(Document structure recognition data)
───

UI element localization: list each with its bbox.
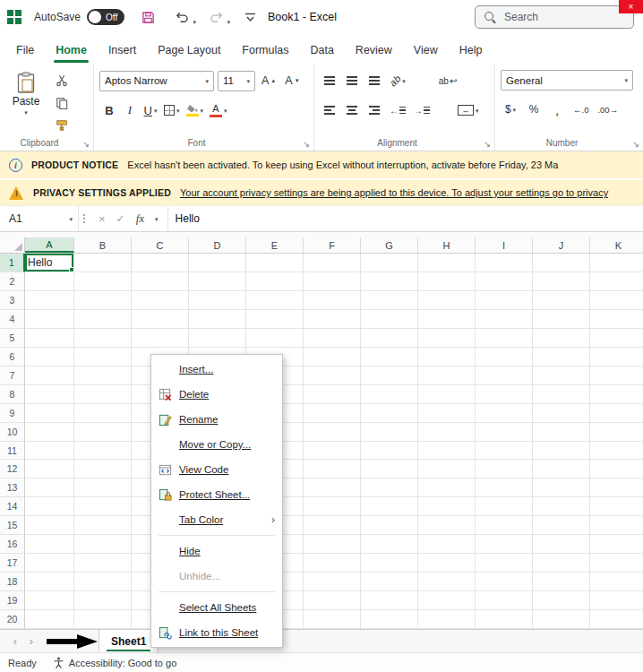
column-header-I[interactable]: I	[476, 237, 533, 253]
cell-F10[interactable]	[304, 423, 361, 442]
redo-button[interactable]: ▾	[205, 6, 227, 28]
cell-B14[interactable]	[74, 497, 132, 516]
cell-I5[interactable]	[476, 329, 533, 348]
increase-indent-button[interactable]: →	[411, 99, 433, 121]
cell-I12[interactable]	[476, 460, 533, 478]
cell-G6[interactable]	[361, 348, 418, 366]
align-left-button[interactable]	[320, 99, 339, 121]
cell-B11[interactable]	[74, 442, 132, 461]
align-right-button[interactable]	[364, 99, 384, 121]
alignment-dialog-launcher-icon[interactable]: ↘	[484, 140, 491, 149]
cell-A3[interactable]	[25, 291, 74, 310]
cell-I4[interactable]	[476, 310, 533, 329]
cell-G4[interactable]	[361, 310, 418, 329]
cell-B16[interactable]	[74, 535, 132, 554]
cell-J18[interactable]	[533, 573, 590, 591]
accounting-format-button[interactable]: $▾	[501, 99, 520, 120]
cell-J19[interactable]	[533, 591, 590, 610]
cell-H12[interactable]	[418, 460, 476, 478]
cell-I8[interactable]	[476, 385, 533, 404]
cell-A18[interactable]	[25, 573, 74, 591]
cell-J14[interactable]	[533, 497, 590, 516]
cell-G18[interactable]	[361, 573, 418, 591]
cell-D5[interactable]	[189, 329, 246, 348]
merge-center-dropdown-icon[interactable]: ▾	[476, 108, 479, 114]
cell-A12[interactable]	[25, 460, 74, 478]
cell-B6[interactable]	[74, 348, 132, 366]
fill-handle[interactable]	[69, 267, 74, 272]
menu-tab-file[interactable]: File	[5, 38, 45, 65]
cell-K1[interactable]	[590, 254, 643, 272]
cell-A9[interactable]	[25, 404, 74, 423]
cell-H13[interactable]	[418, 478, 476, 497]
cell-I9[interactable]	[476, 404, 533, 423]
sheet-nav-left-icon[interactable]: ‹	[7, 630, 23, 652]
cell-J16[interactable]	[533, 535, 590, 554]
cell-K20[interactable]	[590, 610, 643, 629]
row-header-4[interactable]: 4	[0, 310, 25, 329]
cell-H8[interactable]	[418, 385, 476, 404]
cell-G1[interactable]	[361, 254, 418, 272]
menu-tab-help[interactable]: Help	[449, 38, 493, 65]
cancel-icon[interactable]: ×	[99, 212, 106, 226]
row-header-19[interactable]: 19	[0, 591, 25, 610]
insert-function-icon[interactable]: fx	[136, 211, 144, 226]
cell-A6[interactable]	[25, 348, 74, 366]
select-all-corner[interactable]	[0, 237, 25, 253]
cell-G7[interactable]	[361, 366, 418, 385]
cell-A20[interactable]	[25, 610, 74, 629]
cell-K18[interactable]	[590, 573, 643, 591]
cell-K19[interactable]	[590, 591, 643, 610]
row-header-8[interactable]: 8	[0, 385, 25, 404]
borders-button[interactable]: ▾	[161, 99, 183, 121]
cell-D1[interactable]	[189, 254, 246, 272]
cell-A5[interactable]	[25, 329, 74, 348]
row-header-5[interactable]: 5	[0, 329, 25, 348]
column-header-J[interactable]: J	[533, 237, 590, 253]
cell-K16[interactable]	[590, 535, 643, 554]
cell-I13[interactable]	[476, 478, 533, 497]
row-header-11[interactable]: 11	[0, 442, 25, 461]
cell-D3[interactable]	[189, 291, 246, 310]
cell-F2[interactable]	[304, 272, 361, 291]
cell-D4[interactable]	[189, 310, 246, 329]
cell-H1[interactable]	[418, 254, 476, 272]
merge-center-button[interactable]: ↔▾	[455, 99, 482, 121]
cell-F11[interactable]	[304, 442, 361, 461]
cell-B8[interactable]	[74, 385, 132, 404]
formula-bar-expand-icon[interactable]: ▾	[155, 216, 159, 222]
cell-C1[interactable]	[132, 254, 189, 272]
number-format-combo[interactable]: General▾	[501, 70, 633, 90]
formula-bar-resize-handle[interactable]	[79, 206, 90, 231]
comma-style-button[interactable]: ,	[547, 99, 567, 120]
number-format-dropdown-icon[interactable]: ▾	[621, 77, 628, 83]
name-box[interactable]: A1▾	[0, 206, 79, 231]
cell-A8[interactable]	[25, 385, 74, 404]
save-button[interactable]	[137, 6, 159, 28]
clipboard-dialog-launcher-icon[interactable]: ↘	[82, 140, 90, 149]
copy-button[interactable]	[56, 97, 68, 112]
cell-J15[interactable]	[533, 516, 590, 535]
cell-H20[interactable]	[418, 610, 476, 629]
cell-H2[interactable]	[418, 272, 476, 291]
context-menu-item-view-code[interactable]: View Code	[151, 457, 282, 482]
cell-B7[interactable]	[74, 366, 132, 385]
font-name-combo[interactable]: Aptos Narrow▾	[99, 71, 214, 91]
cell-I6[interactable]	[476, 348, 533, 366]
cell-G16[interactable]	[361, 535, 418, 554]
cell-J5[interactable]	[533, 329, 590, 348]
cell-F7[interactable]	[304, 366, 361, 385]
row-header-20[interactable]: 20	[0, 610, 25, 629]
menu-tab-home[interactable]: Home	[45, 38, 98, 65]
cell-K11[interactable]	[590, 442, 643, 461]
undo-dropdown-icon[interactable]: ▾	[193, 19, 197, 25]
search-input[interactable]	[504, 11, 612, 23]
cell-K12[interactable]	[590, 460, 643, 478]
cell-G17[interactable]	[361, 554, 418, 573]
customize-quick-access-button[interactable]	[239, 6, 261, 28]
context-menu-item-link-to-this-sheet[interactable]: Link to this Sheet	[151, 620, 282, 645]
wrap-text-button[interactable]: ab↩	[436, 70, 460, 91]
cell-F17[interactable]	[304, 554, 361, 573]
decrease-indent-button[interactable]: ←	[387, 99, 408, 121]
cell-F18[interactable]	[304, 573, 361, 591]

───

TRY IT >> Look through the records and copy every line that has the word "format".

ANSWER SECTION >>
accounting-format-button[interactable]: $▾	[501, 99, 520, 120]
number-format-combo[interactable]: General▾	[501, 70, 633, 90]
number-format-dropdown-icon[interactable]: ▾	[621, 77, 628, 83]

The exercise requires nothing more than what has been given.